What happens when Climate Action Week coincides with a record-breaking heatwave?
I had expected to be writing up some lessons learned from London Climate Action Week.
I’d enjoyed Reset Connect North in March, and was looking forward to the biggest southern version. I’d booked a few other events for extra networking and knowledge-gathering. A lot of talk, really, but with luck it’d be productive and informative talk.
But instead, I read the warnings of extreme heat and travel disruption, did an informal EHS risk assessment, and changed my plans. I wasn’t going any further than the shadiest corner of the garden.
The temperature there still topped 31 degrees, which was plenty for me.
Now, I don’t deal well with heat and humidity. If I had gone down the Great Wen, I’d have been sweaty, sleep-deprived and short-tempered – none of which are conducive to effective networking.
Sure, the conference venue was air-conditioned, but my borrowed bedroom wasn’t, and cross-London transport rarely improves my sense of wellness. Then there was the challenge of getting there and back on time, as LNER was telling passengers not to travel. And indeed, the trains back north were either cancelled or severely delayed as the temperature records for June were repeatedly broken.
We all know that other countries get much hotter. The UK’s problem is that our infrastructure, from rail to housing, just isn’t built for the extremes that come with an ever-hotter global climate.
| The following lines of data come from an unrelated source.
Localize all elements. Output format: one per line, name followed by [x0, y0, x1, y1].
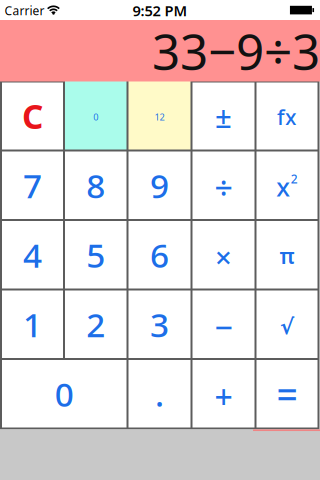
staticText: 4	[23, 233, 42, 277]
staticText: 2	[291, 171, 298, 187]
staticText: 0	[55, 372, 74, 416]
button[interactable]: =	[256, 360, 318, 428]
staticText: Carrier	[4, 2, 44, 18]
button[interactable]: ±	[192, 82, 254, 150]
staticText: 6	[150, 233, 169, 277]
staticText: ÷	[214, 166, 232, 208]
button[interactable]: ÷	[192, 152, 254, 219]
staticText: 1	[23, 302, 42, 346]
button[interactable]: C	[2, 82, 63, 150]
button[interactable]: 8	[65, 152, 126, 219]
button[interactable]: .	[128, 360, 190, 428]
button[interactable]: 2	[65, 290, 126, 358]
staticText: 9	[150, 163, 169, 207]
button[interactable]: 4	[2, 221, 63, 288]
staticText: 5	[86, 233, 105, 277]
staticText: −	[214, 306, 232, 348]
button[interactable]: 5	[65, 221, 126, 288]
staticText: =	[276, 369, 298, 419]
staticText: ±	[215, 97, 232, 136]
button[interactable]: ×	[192, 221, 254, 288]
staticText: √	[280, 315, 294, 339]
staticText: 8	[86, 163, 105, 207]
staticText: .	[155, 372, 164, 416]
staticText: 33−9÷3	[152, 18, 320, 83]
staticText: π	[280, 242, 294, 270]
button[interactable]: 0	[2, 360, 126, 428]
staticText: 3	[150, 302, 169, 346]
button[interactable]: 9	[128, 152, 190, 219]
button[interactable]: √	[256, 290, 318, 358]
staticText: ×	[215, 237, 232, 276]
staticText: x	[276, 170, 290, 204]
staticText: C	[22, 94, 43, 138]
button[interactable]: 12	[128, 80, 190, 150]
button[interactable]: 6	[128, 221, 190, 288]
button[interactable]: 0	[65, 80, 126, 150]
staticText: 0	[93, 111, 98, 123]
staticText: 7	[23, 163, 42, 207]
staticText: 2	[86, 302, 105, 346]
button[interactable]: 7	[2, 152, 63, 219]
button[interactable]: x	[256, 152, 318, 219]
button[interactable]: +	[192, 360, 254, 428]
button[interactable]: fx	[256, 82, 318, 150]
button[interactable]: π	[256, 221, 318, 288]
staticText: 9:52 PM	[132, 1, 188, 20]
staticText: fx	[277, 103, 297, 131]
button[interactable]: 1	[2, 290, 63, 358]
button[interactable]: −	[192, 290, 254, 358]
staticText: +	[214, 375, 232, 418]
staticText: 12	[154, 111, 164, 123]
button[interactable]: 3	[128, 290, 190, 358]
But no, this isn’t “the new normal”. It’s only going to get worse until every nation acts to reach net zero emissions.
Stern lessons
I hadn’t registered for the LSE event on extreme heat governance which, to the wry amusement of many, was cancelled because of the extreme heat.
Some called that ironic but, in classical terms, it was really more tragic. Think of Cassandra, whose accurate warnings weren’t heeded by the Trojan powers-that-be.
The LSE event featured Nicholas Stern, author of the landmark review on the economics of climate change. Two decades ago, Stern showed that the costs of emissions reduction were at least an order of magnitude less than the costs of business as usual.
The details of that calculation has changed since 2006, of course. We’re now locked in to average heating of at least 1.5 degrees, and are paying the costs of that. On the brighter side, all the modelling shows that the cost of reaching net zero emissions on a timescale that should limit heating to 2 degrees or so will be a lot less expensive than originally thought.
The Climate Change Committee estimates an average net annual cost for the UK of just 0.2 per cent of GDP. That’s less than a tenth of military spending, or a rounding error in the national budget.
Action time and vision
As the nation sweated on the Wednesday of Climate Action Week, the CCC presented its annual report to Parliament on the UK’s progress on reducing emissions. I read it in my shady bower, and tried not to sweat too much.
The report is OK, but not exactly glowing. Westminster isn’t moving quickly enough in key areas, especially in supporting the electrification of domestic heating, transport and industry. Those are areas that could quickly reduce day-to-day costs for many.
Parliament also voted into law the seventh carbon budget, as recommended by the CCC. That sets a legally binding target for emissions over 2038-42. And yes, some reality-denying parties voted against it.
The target is 535 million tonnes of CO2e, including aviation and shipping, over the five years. That’s an average 107MT a year, an 87 per cent reduction from the 1990 levels used as a benchmark by the Climate Change Act.
I think it’s more useful to look at such targets in relation to current emissions. We’ve already cut territorial emissions by more than half since 1990, which is a decent start.
The total for 2024 was around 414Mt, so we have to cut that by about 75 per cent in the next 15 years.
That is achievable. There’s a wealth of modelling by the CCC, Energy Systems Catapult and others setting out how it can be done. The main thing needed is political will.
The extreme heat during London Climate Action Week should at least have helped focus minds on the problem. We need emissions reduction as mitigation, and we urgently need investment in adaptation.
It’s not too hot for climate action. But it is too late to just be talking about it.